Seiring peningkatan itu, Badan Kebijakan Fiskal (BKF) Kementerian Keuangan memperkirakan produksi SPM turun hingga 3,3 persen

“Kami sudah melakukan simulasi produksi rokok 2021 ini yang diestimasi turun 2,2 hingga 3,3 persen,” papar Kepala Sub Bidang Cukai BKF Kementerian Keuangan, Sarno, seperti dilansir Antara, Selasa (2/2).

Total produksi untuk keseluruhan jenis produksi sepanjang 2020, tercatat mencapai 298,4 miliar batang.

Dengan estimasi penurunan produksi, Kementerian Keuangan memperkirakan penurunan volume produksi rokok 2021 mencapai sekitar 288 miliar batang.

Jika dibandingkan 2020, kenaikan cukai hasil tembakau sebesar 23 persen membuat jumlah produksi rokok menurun hingga 11 persen.

“Dengan kenaikan rata-rata 12,5 persen tarif cukai rokok, diperkirakan indeks keterjangkauan atau affordability index naik dari 12,2 persen menjadi 13,7 hingga 14 persen,” beber Sarno.

“Dengan kenaikan tarif cukai mulai Februari 2021, harga rokok akan semakin tidak terjangkau oleh masyarakat,” tegasnya.

Selain indeks keterjangkauan, angka prevalensi merokok dewasa diestimasi turun menjadi 32,3 hingga 32,4 persen.

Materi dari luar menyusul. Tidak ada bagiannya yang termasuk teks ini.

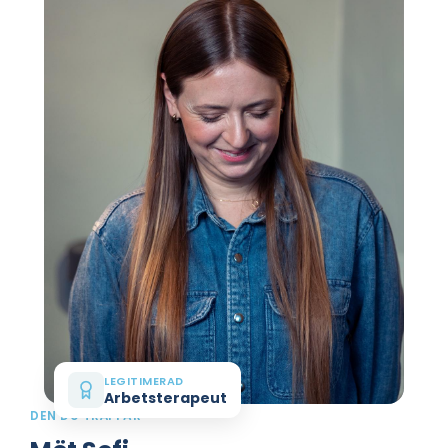
LEGITIMERAD
Arbetsterapeut
DEN DU TRÄFFAR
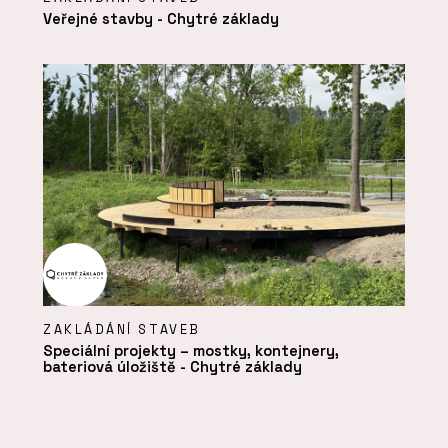
Veřejné stavby - Chytré základy
ZAKLÁDÁNÍ STAVEB
Speciální projekty – mostky, kontejnery,
bateriová úložiště - Chytré základy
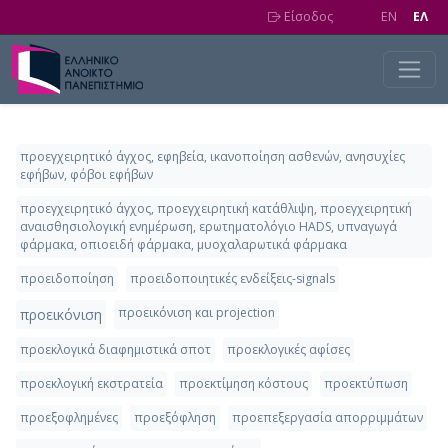
Skip to main content
Είσοδος
EN
EΛ
προεγχειρητικό άγχος, εφηβεία, ικανοποίηση ασθενών, ανησυχίες
εφήβων, φόβοι εφήβων
προεγχειρητικό άγχος, προεγχειρητική κατάθλιψη, προεγχειρητική
αναισθησιολογική ενημέρωση, ερωτηματολόγιο HADS, υπναγωγά
φάρμακα, οπιοειδή φάρμακα, μυοχαλαρωτικά φάρμακα
προειδοποίηση
προειδοποιητικές ενδείξεις-signals
προεικόνιση και projection
προεικόνιση
προεκλογικά διαφημιστικά σποτ
προεκλογικές αφίσες
προεκλογική εκστρατεία
προεκτίμηση κόστους
προεκτύπωση
προεξοφλημένες
προεξόφληση
προεπεξεργασία απορριμμάτων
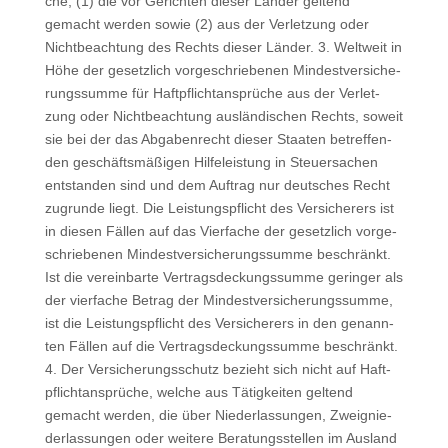
che, (1) die vor Gerich­ten die­ser Län­der gel­tend
gemacht wer­den sowie (2) aus der Ver­let­zung oder
Nicht­be­ach­tung des Rechts die­ser Län­der. 3. Welt­weit in
Höhe der gesetz­lich vor­ge­schrie­be­nen Min­dest­ver­si­che­
rungs­sum­me für Haft­pflicht­an­sprü­che aus der Ver­let­
zung oder Nicht­be­ach­tung aus­län­di­schen Rechts, soweit
sie bei der das Abga­ben­recht die­ser Staa­ten betref­fen­
den geschäfts­mä­ßi­gen Hil­fe­leis­tung in Steu­er­sa­chen
ent­stan­den sind und dem Auf­trag nur deut­sches Recht
zugrun­de liegt. Die Leis­tungs­pflicht des Ver­si­che­rers ist
in die­sen Fäl­len auf das Vier­fa­che der gesetz­lich vor­ge­
schrie­be­nen Min­dest­ver­si­che­rungs­sum­me beschränkt.
Ist die ver­ein­bar­te Ver­trags­de­ckungs­sum­me gerin­ger als
der vier­fa­che Betrag der Min­dest­ver­si­che­rungs­sum­me,
ist die Leis­tungs­pflicht des Ver­si­che­rers in den genann­
ten Fäl­len auf die Ver­trags­de­ckungs­sum­me beschränkt.
4. Der Ver­si­che­rungs­schutz bezieht sich nicht auf Haft­
pflicht­an­sprü­che, wel­che aus Tätig­kei­ten gel­tend
gemacht wer­den, die über Nie­der­las­sun­gen, Zweig­nie­
der­las­sun­gen oder wei­te­re Bera­tungs­stel­len im Aus­land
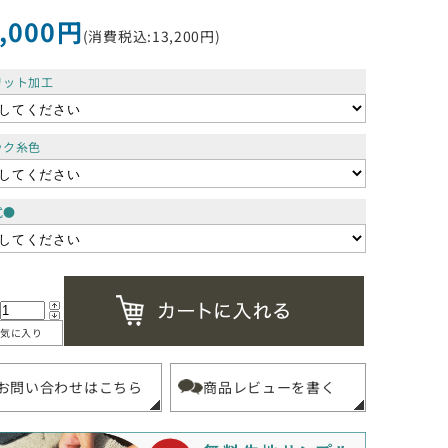
,000円
(消費税込:13,200円)
リット加工
ック糸色
式●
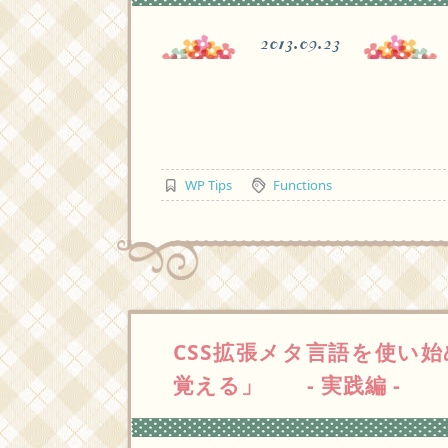
2013.09.23
WP Tips
Functions
CSS拡張メタ言語を使い
覚える」 - 実践編 -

Kemudian anak-anak hingga remaja turun menjadi 8,8 hingga 8,9 persen.

“Penurunan itu konsisten dengan target Rencana Pembangunan Jangka Menengah (RPKMN) 2020-2024 sebesar 8,7 persen,” jelas Sarno.

Kebijakan cukai baru juga diharapkan mendorong penerimaan negara yang ditargetkan mencapai Rp173,78 triliun.

Sedangkan penerimaan selama 2020 dari cukai hasil tembakau mencapai Rp170,24 triliun atau naik dibandingkan realisasi 2019 mencapai Rp164,87 triliun.

Capaian itu juga lebih tinggi dari target penerimaan cukai hasil tembakau sesuai Perpres 72/2020 mencapai Rp164,94 triliun.

Sebelumnya pemerintah menetapkan tarif cukai SKM I mencapai 16,9 persen atau Rp125 menjadi Rp865 per batang.

Kemudian SKM II-A naik 13,8 persen sebesar Rp65 menjadi Rp535 per batang, serta SKM II-B naik 15,4 persen menjadi Rp525 per batang.

Sementara SPM I naik 18,4 persen sebesar Rp145 menjadi Rp935 per batang, SPM II-A naik 16,5 persen menjadi Rp565 per batang dan SPM II-B naik 18,1 persen sebesar Rp70 menjadi Rp555 per batang.

Perbedaan tarif SKM dan SPM disebabkan kandungan. SPM menggunakan tembakau impor, sedangkan SKM merupakan rokok yang menggunakan cengkeh dan tembakau lokal.